Buna hala ben de cevap bulamadım…
Oyuncak konusunda, mutfak malzemelerinin plastik dünyası evimizdeki hazineymiş! Bir spatula, top fırlatan renkli oyuncaktan ya da bir mandal, diş kaşıma için satılan dişliklerden daha kurtarıcıymış.
Konuşamadığı için her şeyi eliyle gösterip, “Ih ıh” diyen oğluma, sabır ve sevgiyle, “Bu bardak senin için büyük ve tehlikeli”, “Çamaşır makinasını kapatalım elin sıkışabilir”, “Burası senin odan değil, hadi çıkalım” gibi cümleler kurarak, yasakların, hayırların önüne geçmeye çalışıyorum.
Bazen kısa cümlelerin yetersiz kaldığı durumlarda oğlumun gözlerinin içine bakıp, “Kızıcam ama” dedikten hemen sonra gülümseyen bebeğime kızmak ne mümkün. Öyle zamanlarda pes ediyorum.
Yürümeye başladıktan sonra fark ettim. Bebek dünyası için ne çok tehlike var evlerimizde. O mobilya köşeleri, taş duvarlar, parkesiz yer döşemeleri, halılar bile yeterli kalınlıkta değil sanki…
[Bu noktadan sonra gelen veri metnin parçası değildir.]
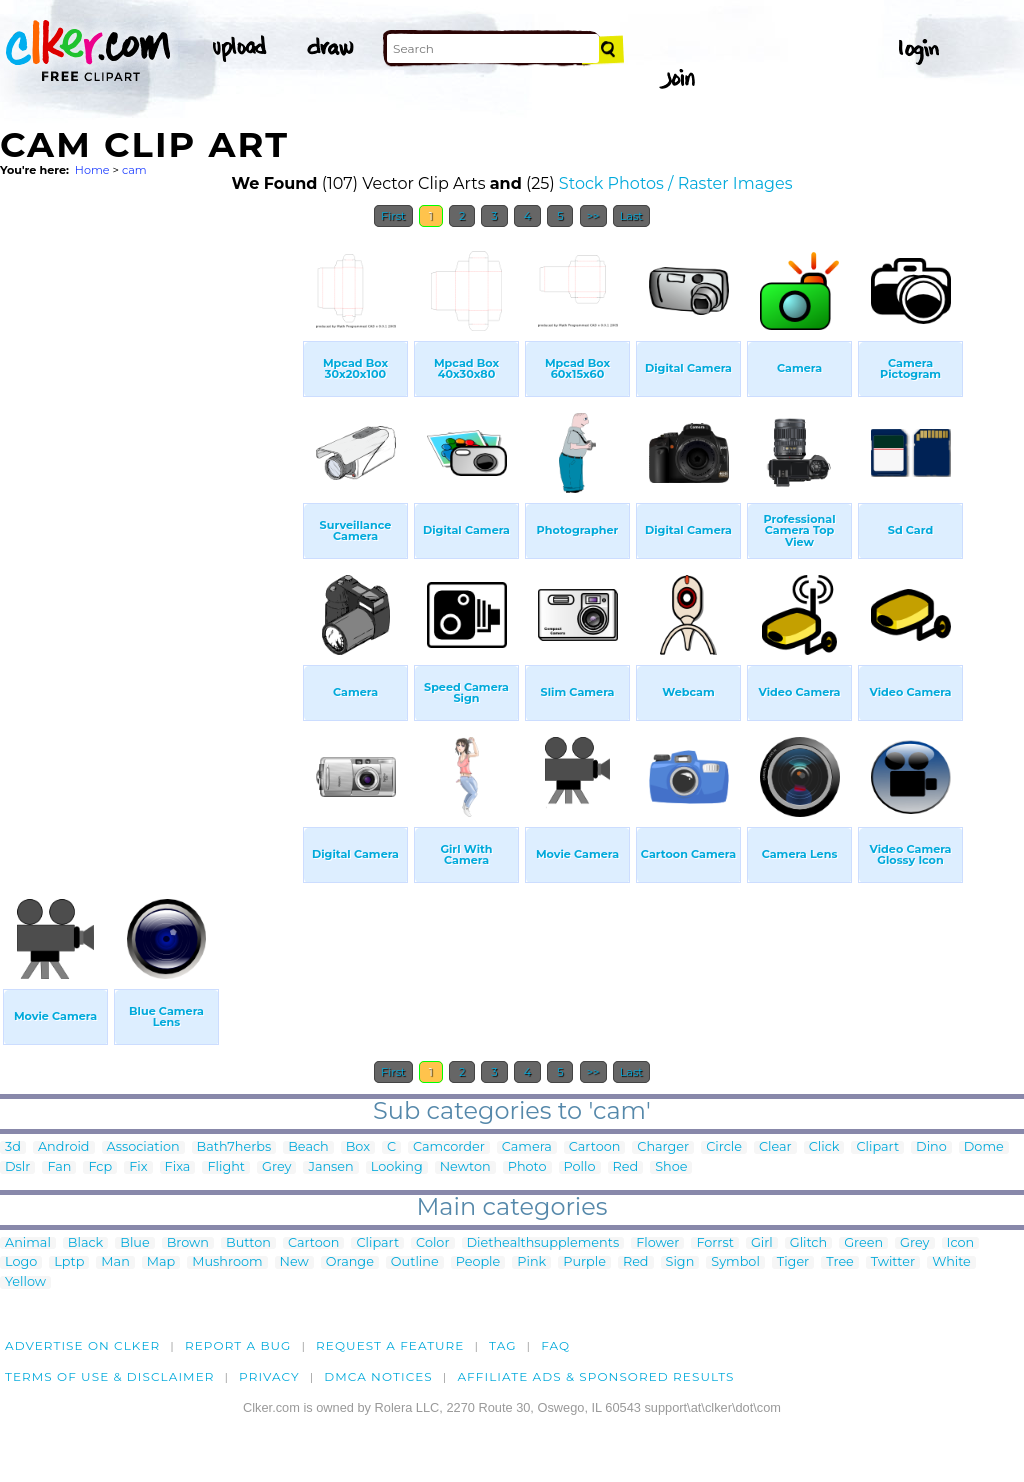  What do you see at coordinates (593, 216) in the screenshot?
I see `>>` at bounding box center [593, 216].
Eyvah! Büyümesini dört gözle beklediğimiz bebek büyüdü; büyümeye de devam ediyor. Kol kanat gerdikçe onun alanını daraltmamak için ilk yaştan başladım, “Koruyucu ol ama kolladığını belli etme” felsefeme…
Hepimizin bebeği , özel-değerli… Benim doğrularım senin için yanlış, abartılı ya da senin kuralların bana göre ters, gereksiz…
Onlar da bizim gibi: Farklı! Kimi kova, kimi balık, kimi yengeç… Adı Ege, adı İpek, adı Deniz… Büyüdükçe beni de büyüttün bebek!